Beliefs about Human Sexual Function in the Middle Ages and Renaissance
By Thomas G. Benedek
Human Sexuality in the Middle Ages and Renaissance, ed. by Douglas Radcliff-Umstead (Pittsburgh, 1978)
Introduction: We want to examine the major beliefs about human sexual anatomy and function that prevailed during the Middle Ages and Renaissance and some of the medical practices that were related to these beliefs. Historically, these were not ‘Medieval beliefs,’ because virtually all were ancient and underwent very little evolution from at least the second to the 16th century. Most were deeply ingrained in the folklore not only of Europe, but of substantial portions of Asia as well, and were not restricted to the intelligensia.
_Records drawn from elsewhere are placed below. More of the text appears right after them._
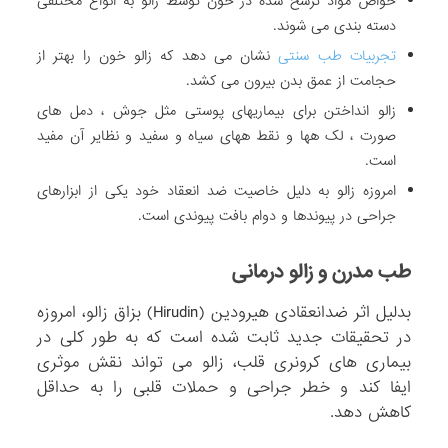
خواص مواد ترشح شده در خون توسط زالو به انواع مختلفی
دسته بندی می شوند.
تجربیات طب سنتی
نشان می دهد که زالو خون را بهتر از
حجامت از عمق بدن بیرون می کشد.
زالو انداختن برای بیماریهای پوستی مثل جوش ، دمل های
صورت ، لک هها و نقط ههای سیاه و سفید و نظایر آن مفید
است.
امروزه زالو به دلیل خاصیت ضد انعقاد خود یکی از ابزارهای
جراحی در پیوندها و دوام بافت پیوندی است.
طب مدرن و زالو درمانی
بدلیل اثر ضدانعقادی هیرودین (Hirudin) بزاق زالو، امروزه
در تحقیقات جدید ثابت شده است که به طور کلی در
بیماری های کرونری قلب، زالو می تواند نقش موثری
ایفا کند و خطر جراحی و حملات قلبی را به حداقل
کاهش دهد.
Certain of the anatomic and physiologic ideas were ennunicated by Hippocrates in the 4th century B.C., and the majority were accepted from the writings of the second century Roman physician, Claudius Galen (ca. 129-201)
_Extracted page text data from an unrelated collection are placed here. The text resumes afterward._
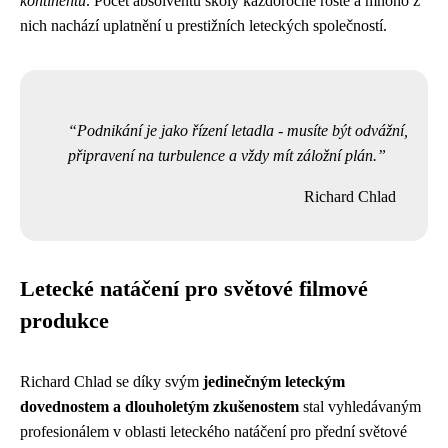
kontinentů
. Počet absolventů školy každoročně roste a mnoho z
nich nachází uplatnění u prestižních leteckých společností.
Podnikání je jako řízení letadla - musíte být odvážní,
připravení na turbulence a vždy mít záložní plán.
Richard Chlad
Letecké natáčení pro světové filmové
produkce
Richard Chlad se díky svým
jedinečným leteckým
dovednostem a dlouholetým zkušenostem
stal vyhledávaným
profesionálem v oblasti leteckého natáčení pro přední světové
Four illustrations of female anatomy will demonstrate the lack of progress in the understanding of anatomic structure and relationships well into the 16th century. The first is very primitive and is believed to have been drawn in about 1400. Essentially the same illustration was used in the Fasciculus medicinae of Johannes de Ketham, in 1491. We see almost no true proportions or relationships. The gravid uterus appears as an inverted flask and is not differentiated from the vagina. A fetus is almost standing at attention within. The little knobs on the sides of the abdomen are the kidneys, and no gonads are shown.
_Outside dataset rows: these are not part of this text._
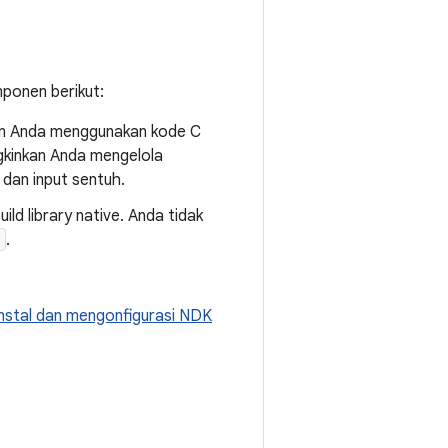
ponen berikut:
an Anda menggunakan kode C
gkinkan Anda mengelola
 dan input sentuh.
ld library native. Anda tidak
d
.
nstal dan mengonfigurasi NDK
The next illustration is from the second edition of the same work, which was published in 1495. This is the earliest known illustration that may have been based on a human dissection. The intestines have been removed and the vagina has been opened anteriorly. A rather accurately drawn cervix can be seen and the gonads also are fairly well placed. The strange horizontal structures are not thigh bones, but the alleged horns of the uterus.